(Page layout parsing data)

■ ■ ■ ■

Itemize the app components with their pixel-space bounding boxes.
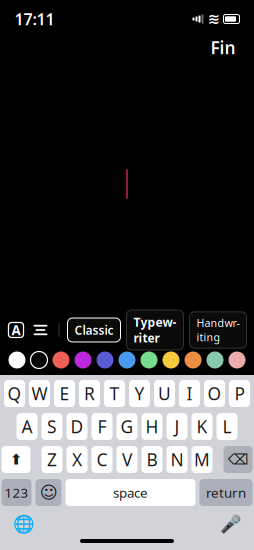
button[interactable]: Colour 8 <box>162 352 180 368</box>
button[interactable]: X <box>66 446 88 473</box>
staticText: T <box>110 382 120 405</box>
staticText: space <box>113 484 148 501</box>
button[interactable]: G <box>116 413 138 440</box>
staticText: 🌐 <box>12 514 34 534</box>
staticText: K <box>196 415 208 438</box>
button[interactable]: Delete <box>224 446 252 473</box>
staticText: ☺ <box>40 483 58 502</box>
button[interactable]: Emoji <box>36 479 62 506</box>
staticText: B <box>146 448 158 471</box>
button[interactable]: Shift <box>2 446 30 473</box>
button[interactable]: Z <box>42 446 62 473</box>
staticText: O <box>208 382 222 405</box>
button[interactable]: Typewriter <box>126 310 184 350</box>
button[interactable]: Colour 9 <box>184 352 202 368</box>
button[interactable]: Y <box>129 380 150 407</box>
staticText: I <box>186 382 192 405</box>
button[interactable]: F <box>92 413 112 440</box>
staticText: F <box>98 415 106 438</box>
button[interactable]: I <box>179 380 200 407</box>
staticText: N <box>170 448 184 471</box>
button[interactable]: W <box>29 380 50 407</box>
button[interactable]: C <box>92 446 112 473</box>
staticText: Handwriting <box>196 316 240 344</box>
button[interactable]: Colour 3 <box>52 352 70 368</box>
staticText: 123 <box>4 484 28 501</box>
button[interactable]: P <box>229 380 250 407</box>
staticText: X <box>72 448 82 471</box>
button[interactable]: L <box>216 413 238 440</box>
button[interactable]: Classic <box>68 318 120 342</box>
button[interactable]: T <box>104 380 125 407</box>
button[interactable]: Colour 11 <box>228 352 246 368</box>
button[interactable]: Handwriting <box>190 312 246 348</box>
staticText: A <box>12 321 20 339</box>
button[interactable]: Colour 2 <box>30 352 48 368</box>
staticText: C <box>96 448 108 471</box>
staticText: ⌫ <box>228 451 248 468</box>
button[interactable]: E <box>54 380 75 407</box>
staticText: V <box>122 448 132 471</box>
staticText: R <box>84 382 95 405</box>
staticText: W <box>32 382 48 405</box>
button[interactable]: Dictation <box>218 513 244 535</box>
staticText: Y <box>134 382 144 405</box>
button[interactable]: J <box>166 413 188 440</box>
button[interactable]: Text alignment <box>28 318 54 342</box>
staticText: Z <box>47 448 57 471</box>
staticText: G <box>120 415 134 438</box>
button[interactable]: Text background <box>4 318 28 342</box>
button[interactable]: Colour 6 <box>118 352 136 368</box>
button[interactable]: return <box>200 479 252 506</box>
staticText: Typewriter <box>134 314 176 346</box>
staticText: M <box>194 448 210 471</box>
button[interactable]: Colour 10 <box>206 352 224 368</box>
button[interactable]: K <box>192 413 212 440</box>
staticText: U <box>158 382 171 405</box>
button[interactable]: Colour 4 <box>74 352 92 368</box>
staticText: return <box>206 484 246 501</box>
button[interactable]: Colour 7 <box>140 352 158 368</box>
button[interactable]: Switch keyboard <box>10 513 36 535</box>
button[interactable]: Colour 5 <box>96 352 114 368</box>
staticText: 17:11 <box>14 8 54 30</box>
button[interactable]: S <box>42 413 62 440</box>
button[interactable]: N <box>166 446 188 473</box>
button[interactable]: Fin <box>202 32 244 63</box>
button[interactable]: Colour 1 <box>8 352 26 368</box>
button[interactable]: U <box>154 380 175 407</box>
button[interactable]: Q <box>4 380 25 407</box>
staticText: J <box>174 415 180 438</box>
button[interactable]: B <box>142 446 162 473</box>
button[interactable]: V <box>116 446 138 473</box>
button[interactable]: H <box>142 413 162 440</box>
staticText: E <box>60 382 70 405</box>
button[interactable]: O <box>204 380 225 407</box>
staticText: ≋ <box>208 11 220 27</box>
staticText: Fin <box>210 36 236 59</box>
staticText: D <box>70 415 84 438</box>
staticText: A <box>22 415 32 438</box>
staticText: S <box>47 415 57 438</box>
button[interactable]: M <box>192 446 212 473</box>
staticText: Classic <box>74 322 114 338</box>
button[interactable]: A <box>16 413 38 440</box>
staticText: ⬆ <box>10 451 22 468</box>
button[interactable]: space <box>66 479 196 506</box>
staticText: 🎤 <box>220 514 242 534</box>
staticText: P <box>234 382 244 405</box>
staticText: L <box>222 415 232 438</box>
staticText: Q <box>8 382 22 405</box>
button[interactable]: R <box>79 380 100 407</box>
button[interactable]: D <box>66 413 88 440</box>
button[interactable]: 123 <box>2 479 32 506</box>
staticText: H <box>146 415 158 438</box>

■ ■ ■ ■

What you are asked to do:
A single number is expected: the count of lines in the preceding entries that contain "Classic".

Written reply:
2